Though the economic importance of the Fifth Plenum shouldn’t be understated, what may be more interesting yet to many China-watchers is the possibility of a major leadership shake-up following the Fifth Plenum. People’s Daily reported ahead of the opening of the plenary on Monday that “more than half of the Communist Party of China (CPC) Central Committee members selected during the 18th CPC National Congress in 2012 have been moved to different positions or were removed from their current jobs ahead of the CPC’s fifth plenary session,” a development it described as “extremely rare.” The New York Times‘ Sinosphere notes that historically either the fourth or the fifth plenum is where a major leadership shake-up occurs (since they roughly correspond to the mid-point between party congresses). Expect to possibly see big names such as Han Zheng, the Shanghai party boss and Politburo member, leave the scene. Liu Yuan, the political commissar of the General Logistics Department of the People’s Liberation Army, could be in for a promotion with a top role at the power Central Military Commission.

Beyond economic and personnel moves, the upcoming plenary could bring clarity to the future of Xi Jinping’s anti-corruption campaign.
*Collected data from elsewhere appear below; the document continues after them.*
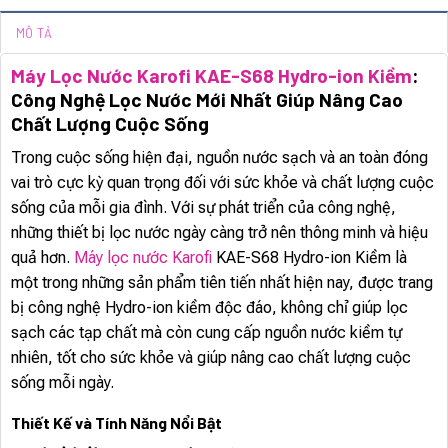
MÔ TẢ
Máy Lọc Nước Karofi KAE-S68 Hydro-ion Kiềm
:
Công Nghệ Lọc Nước Mới Nhất Giúp Nâng Cao
Chất Lượng Cuộc Sống
Trong cuộc sống hiện đại, nguồn nước sạch và an toàn đóng
vai trò cực kỳ quan trọng đối với sức khỏe và chất lượng cuộc
sống của mỗi gia đình. Với sự phát triển của công nghệ,
những thiết bị lọc nước ngày càng trở nên thông minh và hiệu
quả hơn.
Máy lọc nước Karofi
KAE-S68 Hydro-ion Kiềm là
một trong những sản phẩm tiên tiến nhất hiện nay, được trang
bị công nghệ Hydro-ion kiềm độc đáo, không chỉ giúp lọc
sạch các tạp chất mà còn cung cấp nguồn nước kiềm tự
nhiên, tốt cho sức khỏe và giúp nâng cao chất lượng cuộc
sống mỗi ngày.
Thiết Kế và Tính Năng Nổi Bật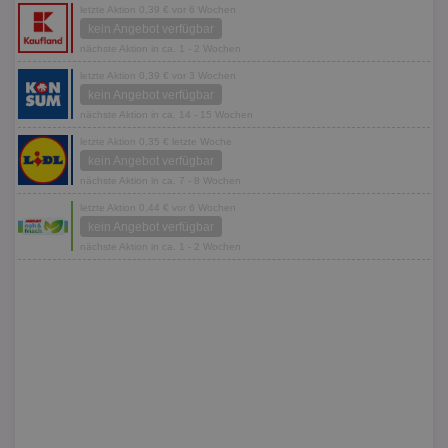
letzte Aktion 0,39 € vor 6 Wochen
kein Angebot verfügbar
nächste Aktion in ca. 1 - 2 Wochen
letzte Aktion 0,39 € vor 3 Wochen
kein Angebot verfügbar
nächste Aktion in ca. 14 - 15 Wochen
letzte Aktion 0,35 € letzte Woche
kein Angebot verfügbar
nächste Aktion in ca. 7 - 8 Wochen
letzte Aktion 0,44 € vor 6 Wochen
kein Angebot verfügbar
nächste Aktion in ca. 1 - 2 Wochen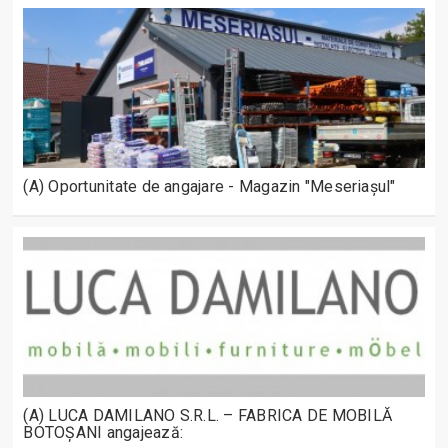
(A) Oportunitate de angajare - Magazin "Meseriașul"
(A) LUCA DAMILANO S.R.L. – FABRICA DE MOBILĂ
BOTOȘANI angajează:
On Friday, Chinese state media reported, with strategic timing ahead of the Fifth Plenum, that the Wang Qishan-led Central Commission for Discipline Inspection (CCDI) would “expand its inspections into more state entities this year, with its sight set on major financial institutions including the central bank, securities regulators and state-owned banks.” If anything, the climate is right in China for an intensification of the anti-corruption campaign to assure both the Chinese public and international investors that inefficiency, cronyism, and embezzlement won’t bring down the Chinese economic machine. The Fifth Plenum may see the CCDI make good on Xi’s 2014 promise to “gnaw even tough bones and dare to ford dangerous rapids” now that the “easier reforms that could make everyone happy have already been completed.”

Finally, the Fifth Plenum is the starting point for the next chapter in the story of the “China model.” Following this week’s secretive deliberations, we’ll see the release of a communiqué outlining some of the major outcomes in aspirational and vague language. From there, the Fifth Plenum’s outcomes will be dealt with again at the annual Central Economic Work Conference in December. Finally, the March meeting of the National People’s Congress will have to rubber-stamp and grant its imprimatur to the thirteenth Five-Year Plan. By the end of the week, the outcomes of China’s Fifth Plenum will be made public, shedding light on the path the world’s second largest economy will walk through 2020.